Cruzar el continente australiano, por el desafío de hacerlo nada más, es el objetivo de Voss. El alemán es un megalómano implacable. Convence a un par de diablos como él y salen de la opulencia vegetal de Sydney hacia la sequedad constitutiva de un paisaje que en ningún momento les da una tregua. Primero navegan a Newcastle. Suben hasta Jildra, que sería Jimbour Station, en Queensland, según los registros de Leichhardt. Los mares de pasto aún abundan en esos parajes.
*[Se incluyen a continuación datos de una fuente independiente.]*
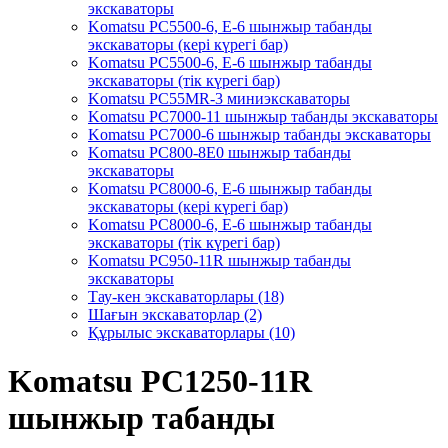
экскаваторы
Komatsu PC5500-6, Е-6 шынжыр табанды
экскаваторы (кері күрегі бар)
Komatsu PC5500-6, Е-6 шынжыр табанды
экскаваторы (тік күрегі бар)
Komatsu PC55MR-3 миниэкскаваторы
Komatsu PC7000-11 шынжыр табанды экскаваторы
Komatsu PC7000-6 шынжыр табанды экскаваторы
Komatsu PC800-8E0 шынжыр табанды
экскаваторы
Komatsu PC8000-6, Е-6 шынжыр табанды
экскаваторы (кері күрегі бар)
Komatsu PC8000-6, Е-6 шынжыр табанды
экскаваторы (тік күрегі бар)
Komatsu PC950-11R шынжыр табанды
экскаваторы
Тау-кен экскаваторлары (18)
Шағын экскаваторлар (2)
Құрылыс экскаваторлары (10)
Komatsu PC1250-11R
шынжыр табанды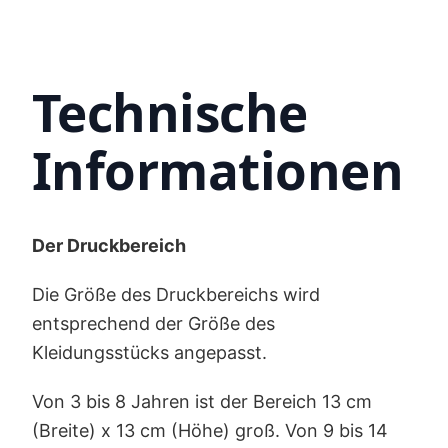
Technische
Informationen
Der Druckbereich
Die Größe des Druckbereichs wird
entsprechend der Größe des
Kleidungsstücks angepasst.
Von 3 bis 8 Jahren ist der Bereich 13 cm
(Breite) x 13 cm (Höhe) groß. Von 9 bis 14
Pero la aridez no demora. Cuando la exploración se adentra en el territorio, y solo hostilidad encuentran esos hombres, el sufrimiento físico parece transformarse en la llave para la sabiduría, o el misticismo.

No falta la historia de amor que atraviesa la novela de White. Voss deja en Sydney a Laura Trevelyan, sobrina de su benefactor. No pasa nada entre ellos, inmersos en el comedimiento de la alta sociedad de esa ciudad mitad nuevo mundo, mitad costumbres importadas. Intercambian cartas. Ambos son demasiado lúcidos. En un momento, el alemán ya no se comunica más en el plano epistolar. Quedan las visiones, los sueños. La expedición empieza a desmembrarse. Los aborígenes les siguen la pisada. El ornitólogo Palfreyman no para de recolectar indicios de una naturaleza de la que tendrá que dar cuenta a la vuelta. Como todo en la vida, al cruzar un río sus ejemplares se van con la corriente y se pierden para siempre.

Palmeras, viento, un puerto natural con infinitas bahías. White pasó su infancia en Rushcutter’s Bay, cerca de Pott’s Point. Estudió en Europa. Al volver de la guerra a Australia, ya con su pareja, el griego Manoly Lascaris, se instalaron en Castle Hill. Estaban lejos del centro. Durante casi veinte años, allá cultivaron la tierra y criaron perros. De Castle Hill salió Voss, en 1957. Ya en los 60, White usó el dinero que le dejó su madre al morir para comprar la casa en 20 Martin Road. Highbury le pusieron de nombre. Ayer estuve dando vueltas en bicicleta por ahí. Es un barrio diminuto rodeado por el Centennial Park. La casa es como una gran cabaña. El jardín sobre la calle, frondoso, pero contenido. Tiene algunos árboles bien altos. Al parecer, los pinos vinieron en semillas desde Roma y los eucaliptus Red River (Eucalyptus camaldulensis) de una propiedad en el río Macintyre, acá en Nueva Gales del Sur. Suenan los pájaros adentro de las ramas del más alto. Una rama, porfiada, se escapa hacia la casa contigua.